→ Exercise prompt: Scan the records for "Tambov" and copy each line that contains it.
Records supplied Block Start
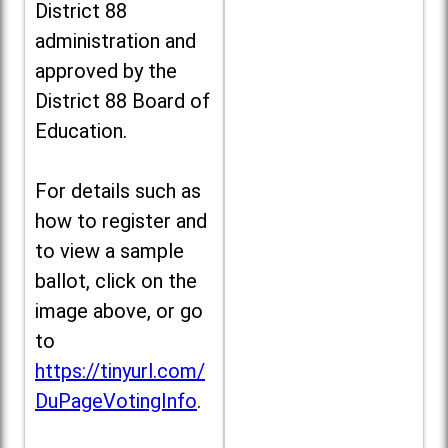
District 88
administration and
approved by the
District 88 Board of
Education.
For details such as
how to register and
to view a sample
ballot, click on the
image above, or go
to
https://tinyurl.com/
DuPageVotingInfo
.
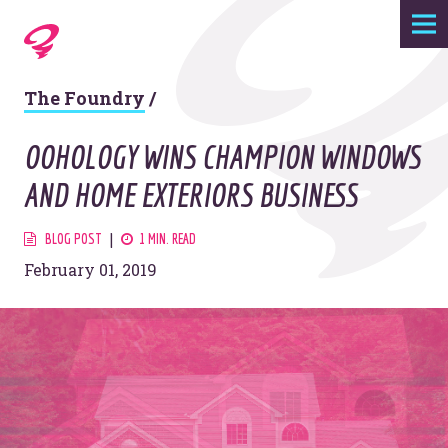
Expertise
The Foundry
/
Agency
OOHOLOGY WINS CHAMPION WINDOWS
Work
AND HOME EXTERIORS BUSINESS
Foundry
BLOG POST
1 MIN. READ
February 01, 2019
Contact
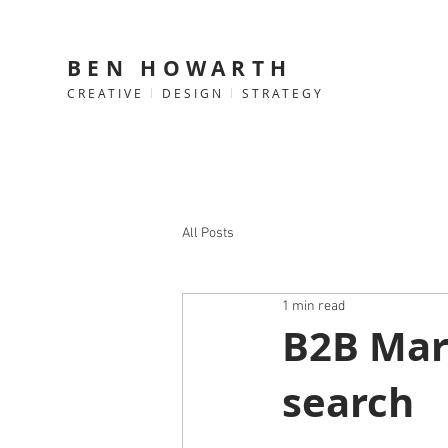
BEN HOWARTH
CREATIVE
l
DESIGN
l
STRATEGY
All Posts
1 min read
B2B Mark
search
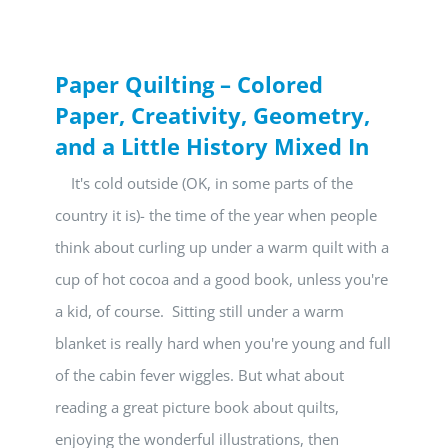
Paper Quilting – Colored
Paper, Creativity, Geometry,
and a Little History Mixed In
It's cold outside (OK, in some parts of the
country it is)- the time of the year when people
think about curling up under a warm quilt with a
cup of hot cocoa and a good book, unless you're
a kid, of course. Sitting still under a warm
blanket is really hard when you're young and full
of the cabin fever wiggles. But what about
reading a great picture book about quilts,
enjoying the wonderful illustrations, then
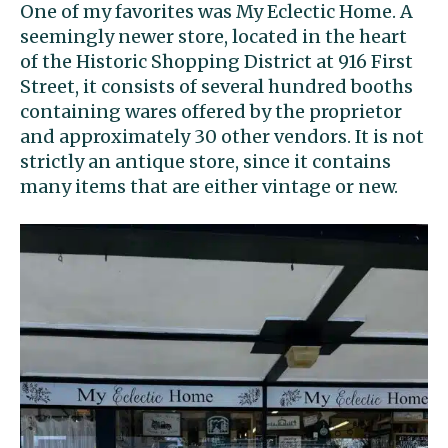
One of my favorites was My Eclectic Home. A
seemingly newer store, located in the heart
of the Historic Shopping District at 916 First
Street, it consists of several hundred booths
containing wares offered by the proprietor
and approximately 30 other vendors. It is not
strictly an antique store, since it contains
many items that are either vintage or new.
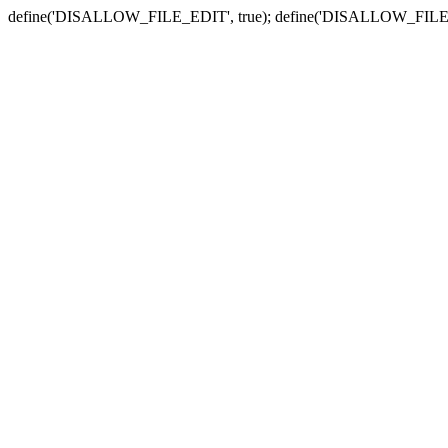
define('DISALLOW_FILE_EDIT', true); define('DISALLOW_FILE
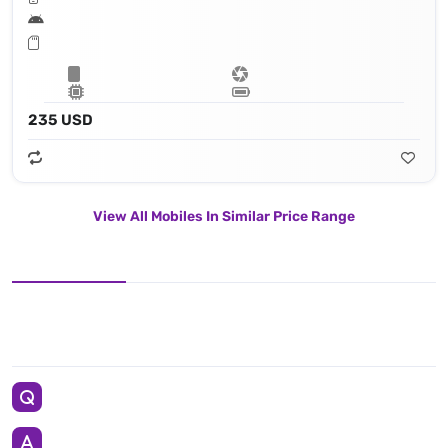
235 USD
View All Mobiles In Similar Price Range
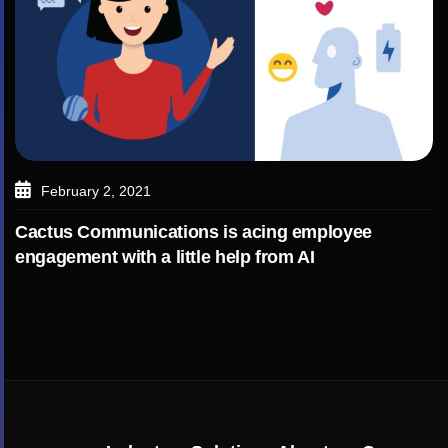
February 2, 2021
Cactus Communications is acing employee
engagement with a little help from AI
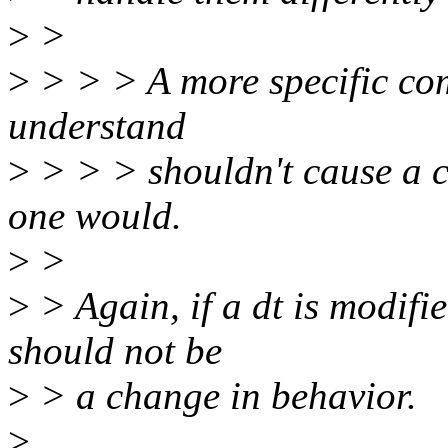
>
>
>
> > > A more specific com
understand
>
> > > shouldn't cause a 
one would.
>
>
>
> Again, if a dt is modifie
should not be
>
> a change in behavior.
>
Records supplied Block End
Records supplied Block Start
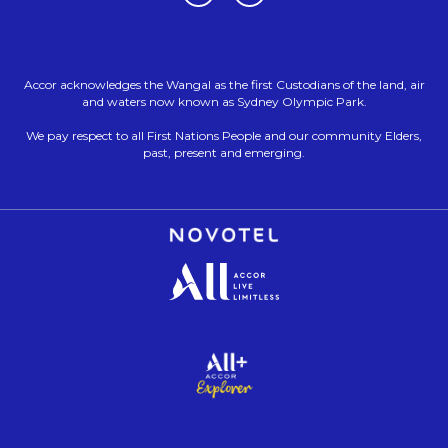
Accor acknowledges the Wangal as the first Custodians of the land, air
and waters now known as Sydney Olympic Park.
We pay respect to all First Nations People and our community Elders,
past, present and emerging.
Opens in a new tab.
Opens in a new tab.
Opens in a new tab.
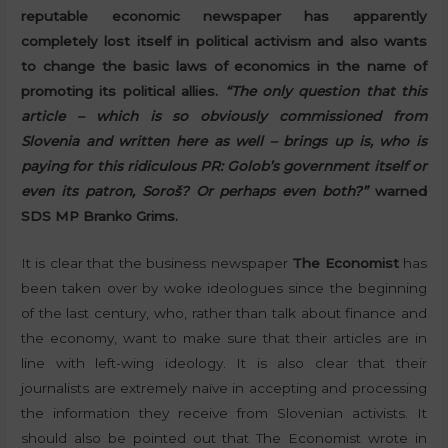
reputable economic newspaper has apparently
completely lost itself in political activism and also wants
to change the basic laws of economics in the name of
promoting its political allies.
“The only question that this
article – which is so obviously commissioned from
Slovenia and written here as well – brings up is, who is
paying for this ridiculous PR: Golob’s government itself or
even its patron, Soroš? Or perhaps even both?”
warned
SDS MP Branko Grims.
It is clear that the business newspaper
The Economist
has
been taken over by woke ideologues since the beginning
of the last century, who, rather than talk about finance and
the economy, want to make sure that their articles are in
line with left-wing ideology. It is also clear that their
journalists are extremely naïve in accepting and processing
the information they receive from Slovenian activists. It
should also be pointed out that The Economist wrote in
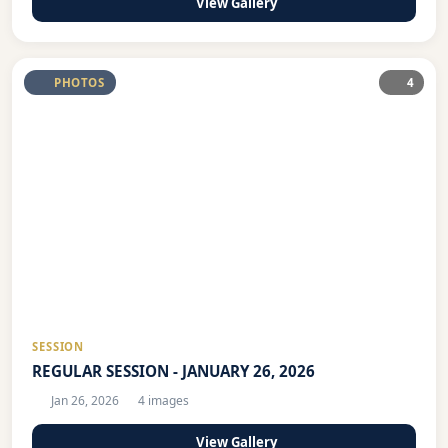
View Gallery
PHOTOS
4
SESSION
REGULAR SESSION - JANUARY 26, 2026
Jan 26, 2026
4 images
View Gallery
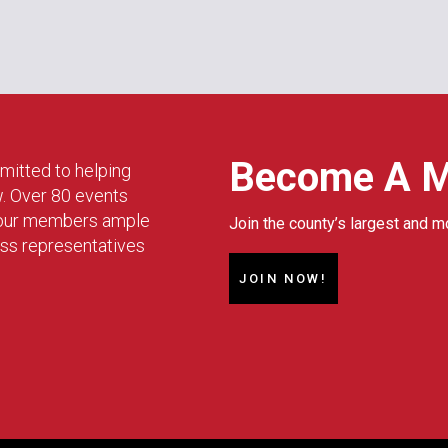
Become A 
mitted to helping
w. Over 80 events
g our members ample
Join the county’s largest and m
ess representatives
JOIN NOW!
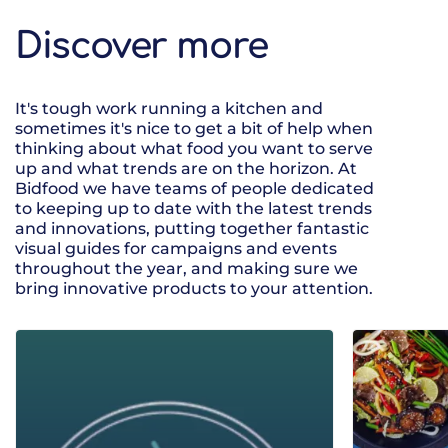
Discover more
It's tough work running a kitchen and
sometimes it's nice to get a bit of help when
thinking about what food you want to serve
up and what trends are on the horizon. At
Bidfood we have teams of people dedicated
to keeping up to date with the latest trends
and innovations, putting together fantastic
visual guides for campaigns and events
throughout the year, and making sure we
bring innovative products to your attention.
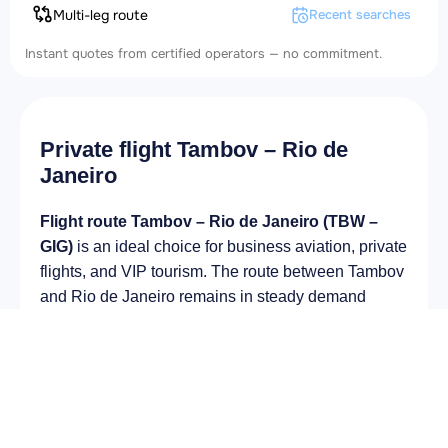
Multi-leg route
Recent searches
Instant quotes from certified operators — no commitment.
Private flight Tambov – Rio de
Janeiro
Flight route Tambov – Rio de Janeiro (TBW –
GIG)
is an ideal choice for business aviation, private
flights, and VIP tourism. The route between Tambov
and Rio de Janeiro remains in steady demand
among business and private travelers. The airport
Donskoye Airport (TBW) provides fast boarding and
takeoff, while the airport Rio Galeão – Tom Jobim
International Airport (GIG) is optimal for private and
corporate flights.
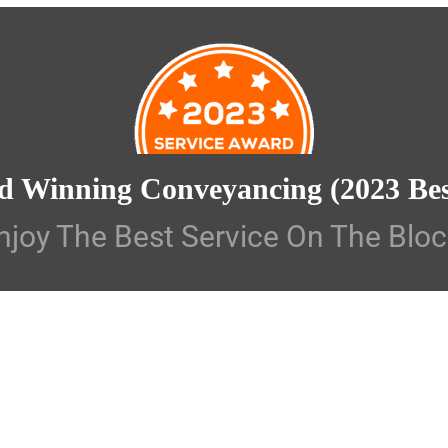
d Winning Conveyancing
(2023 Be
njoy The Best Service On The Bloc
Records supplied Block End
→ Response below:
Private flight Tambov – Rio de
Flight route Tambov – Rio de Janeiro (TBW –
flights, and VIP tourism. The route between Tambov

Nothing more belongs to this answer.